Artificial intelligence (AI) is revolutionizing medicine by allowing personalized approaches that tailor treatments to individual patients based on their medical history, lifestyle factors, and unique genetic makeup to enhance treatment efficacy, improve patient outcomes, and reduce side effects. This article discusses the applications of AI techniques in personalized medicine.
AI Techniques in Personalized Medicine
AI techniques play a crucial role in personalized medicine by improving the precision of disease treatment and drug administration. AI can accurately and quickly analyze genomic sequences to detect genetic conditions early. Currently, AI-based tools are used to identify genetic variants related to diseases such as cancer, enabling healthcare providers to devise personalized treatment plans for patients.
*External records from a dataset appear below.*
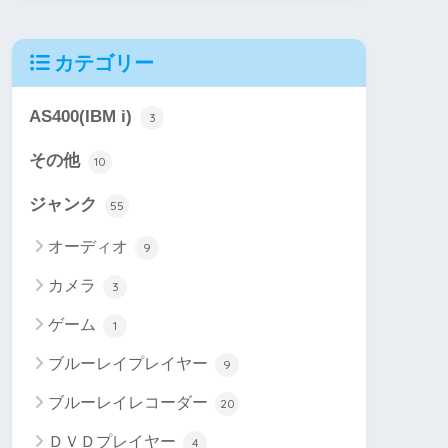
カテゴリー
AS400(IBM i)
3
その他
10
ジャンク
55
オーディオ
9
カメラ
3
ゲーム
1
ブルーレイプレイヤー
9
ブルーレイレコーダー
20
ＤＶＤプレイヤー
4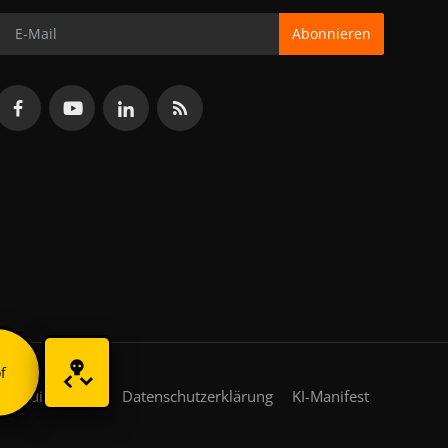
Abonnieren
f
gsbedingungen
Datenschutzerklärung
KI-Manifest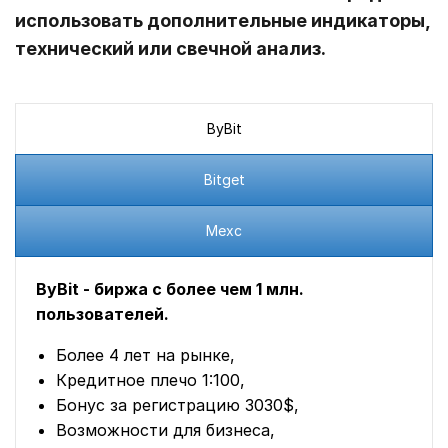
использовать дополнительные индикаторы,
технический или свечной анализ.
ByBit
Bitget
Mexc
ByBit - биржа с более чем 1 млн.
пользователей.
Более 4 лет на рынке,
Кредитное плечо 1:100,
Бонус за регистрацию 3030$,
Возможности для бизнеса,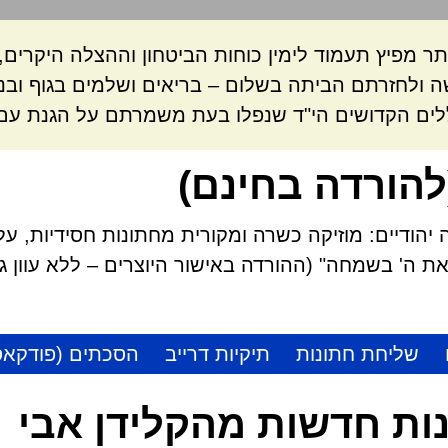
ר מפיץ תעמוד לימין כוחות הביטחון וההצלה היקרי
 ולחזרתם הביתה בשלום – בריאים ושלמים בגוף ובנ
לים הקדושים הי"ד שנפלו בעת משמרתם על הגנת עם 
להורדה בחינם)
הודיים: מוזיקה כשרה ומקורית מחתונות חסידיות, על
 ה' בשמחה" (ההורדה באישור היוצרים – ללא עוון גזל
שליחת חתונות
תיקיות דרייב
הסכתים (פודקאס
ות חדשות מהקלידן אבי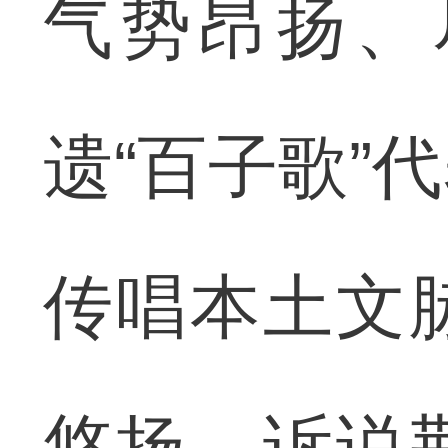
气势昂扬、
遗“百子歌”
传唱本土文
悠扬、诉说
In medicine, predictive analytics can predict disease progression and clinical trajectories of patients, identify high-risk patients, and estimate patient readmission rates. The insights derived from these predictions enable proactive and personalized healthcare delivery.
Moreover, AI techniques can also offer personalized health recommendations based on environmental factors and individual health records. Personalized AI-powered chatbots can remind patients to take medication, schedule appointments, and provide real-time health advice, making patient engagement more efficient and tailored to an individual’s requirements.
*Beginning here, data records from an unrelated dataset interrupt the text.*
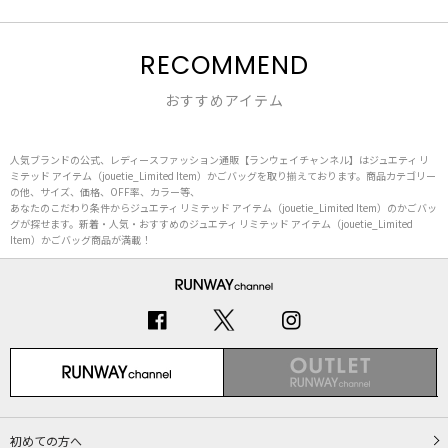
RECOMMEND
おすすめアイテム
人気ブランドの公式、レディースファッション通販【ランウェイチャンネル】はジュエティ リ
ミテッド アイテム（jouetie_Limited Item）かごバッグを取り揃えております。商品カテゴリー
の他、サイズ、価格、OFF率、カラー等、
あなたのこだわり条件からジュエティ リミテッド アイテム（jouetie_Limited Item）のかごバッ
グが探せます。新着・人気・おすすめのジュエティ リミテッド アイテム（jouetie_Limited
Item）かごバッグ商品が満載！
初めての方へ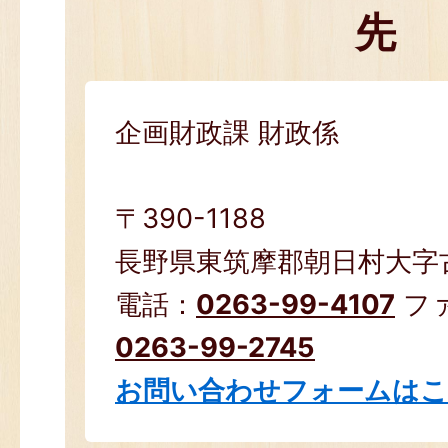
先
企画財政課 財政係
〒390-1188
長野県東筑摩郡朝日村大字古見
電話：
0263-99-4107
フ
0263-99-2745
お問い合わせフォームは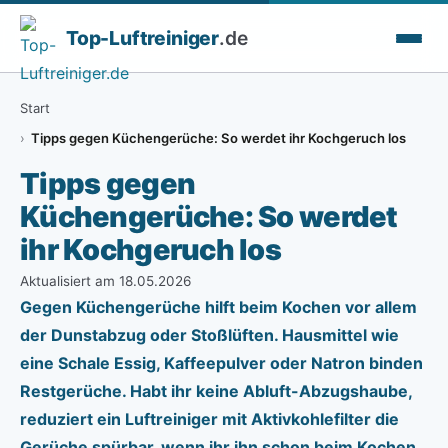
Top-
Luftreiniger
.de
Start
Tipps gegen Küchengerüche: So werdet ihr Kochgeruch los
Tipps gegen
Küchengerüche: So werdet
ihr Kochgeruch los
Aktualisiert am 18.05.2026
Gegen Küchengerüche hilft beim Kochen vor allem
der Dunstabzug oder Stoßlüften. Hausmittel wie
eine Schale Essig, Kaffeepulver oder Natron binden
Restgerüche. Habt ihr keine Abluft-Abzugshaube,
reduziert ein Luftreiniger mit Aktivkohlefilter die
Gerüche spürbar, wenn ihr ihn schon beim Kochen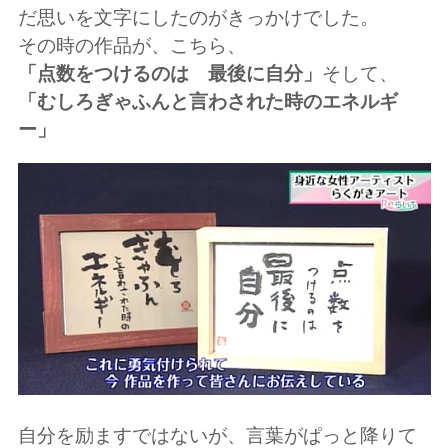
だ思いを文字にしたのがきっかけでした。
その時の作品が、こちら、
「点数をつけるのは 最後に自分」
そして、
「むしろぎゃふんと言わされた時のエネルギ
ー」
自分を励ますではないが、言葉がぱっと降りて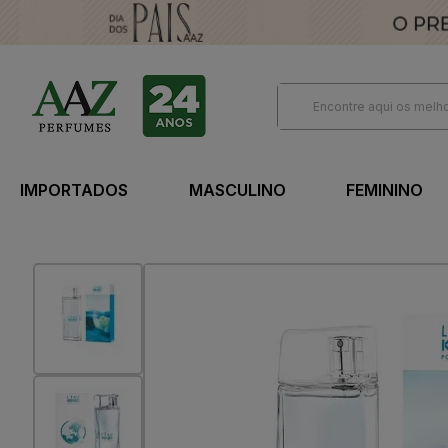
IMPORTADOS
MASCULINO
FEMININO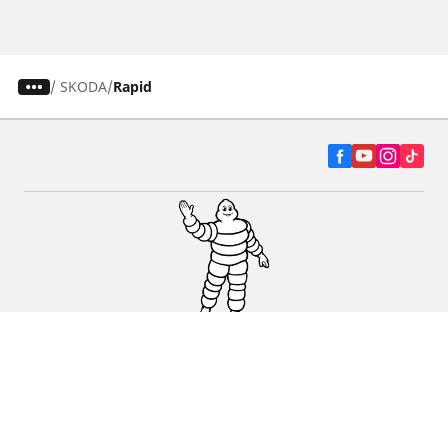
/
SKODA
Rapid
Autó, SUV és furgon
Kereskedők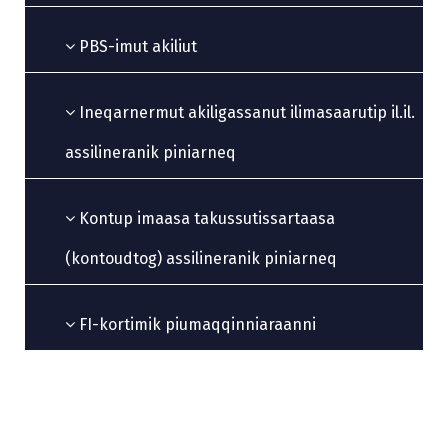
PBS-imut akiliut
Ineqarnermut akiligassanut ilimasaarutip il.il.
assilineranik piniarneq
Kontup imaasa takussutissartaasa
(kontoudtog) assilineranik piniarneq
FI-kortimik piumaqqinniaraanni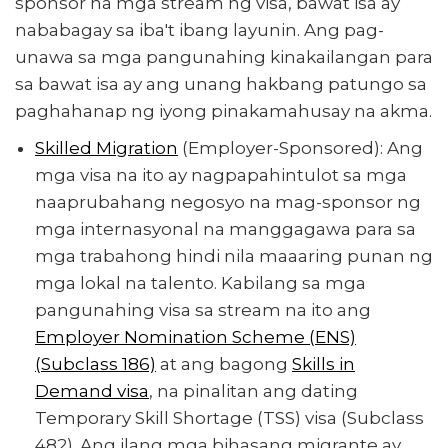
sponsor na mga stream ng visa, bawat isa ay
nababagay sa iba't ibang layunin. Ang pag-
unawa sa mga pangunahing kinakailangan para
sa bawat isa ay ang unang hakbang patungo sa
paghahanap ng iyong pinakamahusay na akma.
Skilled Migration
(Employer-Sponsored): Ang
mga visa na ito ay nagpapahintulot sa mga
naaprubahang negosyo na mag-sponsor ng
mga internasyonal na manggagawa para sa
mga trabahong hindi nila maaaring punan ng
mga lokal na talento. Kabilang sa mga
pangunahing visa sa stream na ito ang
Employer Nomination Scheme (ENS)
(Subclass 186)
at ang bagong
Skills in
Demand visa
, na pinalitan ang dating
Temporary Skill Shortage (TSS) visa (Subclass
482). Ang ilang mga bihasang migrante ay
Detection/prediction of disease, achievement of accurate diagnosis, and treatment optimization are the major challenges in personalized medicine, which can be addressed using several AI techniques, including Naïve Bayes (NB), artificial neural network (ANN), support vector machine (SVM), and fuzzy logic.
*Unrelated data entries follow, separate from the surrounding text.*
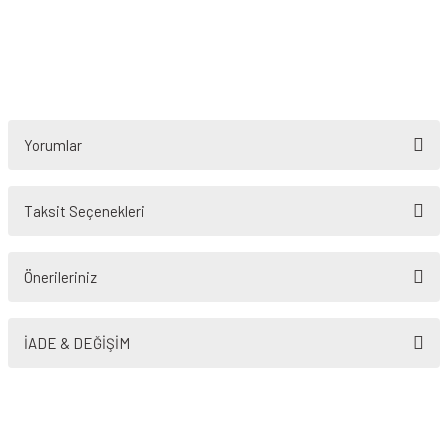
Yorumlar
Taksit Seçenekleri
Bu ürüne ilk yorumu siz yapın!
Önerileriniz
Yorum Yaz
Bu ürünün fiyat bilgisi, resim, ürün açıklamalarında ve diğer konularda
yetersiz gördüğünüz noktaları öneri formunu kullanarak tarafımıza
İADE & DEĞİŞİM
iletebilirsiniz.
Görüş ve önerileriniz için teşekkür ederiz.
Ürün resmi kalitesiz, bozuk veya görüntülenemiyor.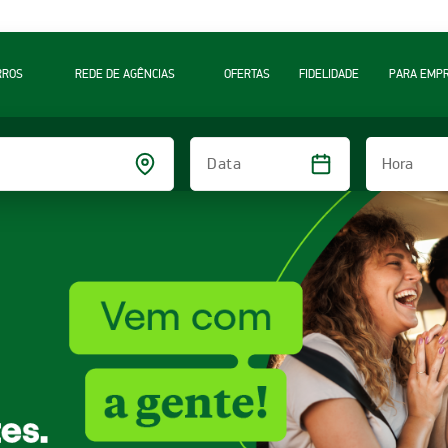
RROS
REDE DE AGÊNCIAS
OFERTAS
FIDELIDADE
PARA EMP
Hora
Data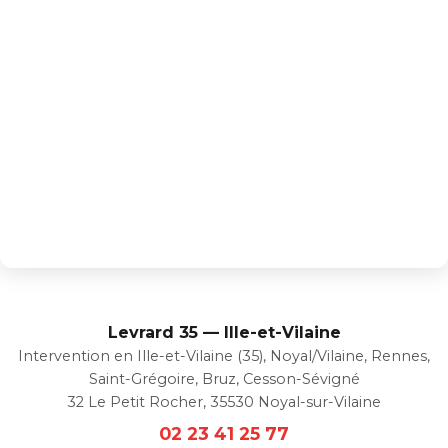
Levrard 35 — Ille-et-Vilaine
Intervention en Ille-et-Vilaine (35), Noyal/Vilaine, Rennes,
Saint-Grégoire, Bruz, Cesson-Sévigné
32 Le Petit Rocher, 35530 Noyal-sur-Vilaine
02 23 41 25 77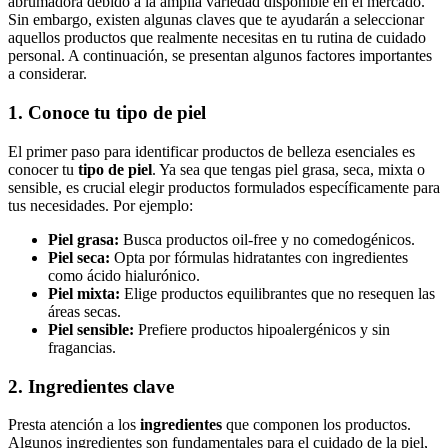
abrumadora debido a la amplia variedad disponible en el mercado.
Sin embargo, existen algunas claves que te ayudarán a seleccionar
aquellos productos que realmente necesitas en tu rutina de cuidado
personal. A continuación, se presentan algunos factores importantes
a considerar.
1. Conoce tu tipo de piel
El primer paso para identificar productos de belleza esenciales es
conocer tu
tipo de piel
. Ya sea que tengas piel grasa, seca, mixta o
sensible, es crucial elegir productos formulados específicamente para
tus necesidades. Por ejemplo:
Piel grasa:
Busca productos oil-free y no comedogénicos.
Piel seca:
Opta por fórmulas hidratantes con ingredientes
como ácido hialurónico.
Piel mixta:
Elige productos equilibrantes que no resequen las
áreas secas.
Piel sensible:
Prefiere productos hipoalergénicos y sin
fragancias.
2. Ingredientes clave
Presta atención a los
ingredientes
que componen los productos.
Algunos ingredientes son fundamentales para el cuidado de la piel,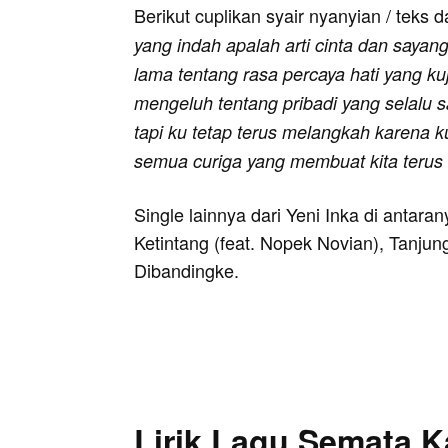
Berikut cuplikan syair nyanyian / teks d
yang indah apalah arti cinta dan sayan
lama tentang rasa percaya hati yang ku
mengeluh tentang pribadi yang selalu 
tapi ku tetap terus melangkah karena k
semua curiga yang membuat kita terus 
Single lainnya dari Yeni Inka di antara
Ketintang (feat. Nopek Novian), Tanjun
Dibandingke.
Lirik Lagu Semata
SVM: SVM can be used to detect and classify fall types with 99% accuracy, which is crucial to prevent falling. The technique can also be utilized to detect cardiac monitoring device accuracy. The generic cardiac arrest monitoring systems cannot differentiate between true events and artifacts across different individuals as they have been trained only on a general population level.
SVM can be used to realize a more accurate patient-specific result using the prior population-level knowledge for initial model creation and then refining the initial model by interacting with human experts selectively to obtain examples from a new patient until a stopping condition is fulfilled.
Heart disease can be diagnosed with higher accuracy using SVM, with studies demonstrating that 86.42% accuracy can be attained using SVM compared to only 80.81% accuracy attained using radial basis function (RBF). A hybrid machine learning (ML) methodology based on SVM classifier and bag-of-words representation can be employed to identify and disseminate healthcare information.
ANN: Decision trees (DTs) and neural networks (NNs) can be utilized to develop real-time patient-specific alarm algorithms. However, studies displayed that NN trained for eight hours had a marginally higher accuracy rate than DT and outperformed the generic alarm algorithms in devices. By analyzing spectral information and diagnostic criteria, ANN can also be used to accurately diagnose several diseases, including eye problems and different forms of cancer such as malignant melanoma.
In a recent study, ANN was used to effectively diagnose kidney stones. A dataset consisting of 1000 patient records and seven attributes representing the actual symptoms of kidney stones was used to perform the study.
Additionally, three NN algorithms, including multilayer perceptron (MLP) with backpropagation, learning vector quantization (LVQ), and RBF, were compared. Results demonstrated that MLP outperformed the other algorithms with 92% accuracy by correctly classifying 922 instances and incorrectly classifying 23 instances.
Multiple studies have been performed to predict the Graves disease (GD) clinical course in patients treated using antithyroid drugs. In a study, researchers investigated the clinical outcome of GD after antithyroid therapy by defining a set of easily achievable variables. Perceptron-like ANN was utilized to predict relapse/remission after Methimazole withdrawal. 27 variables obtained during treatment or at diagnosis were considered.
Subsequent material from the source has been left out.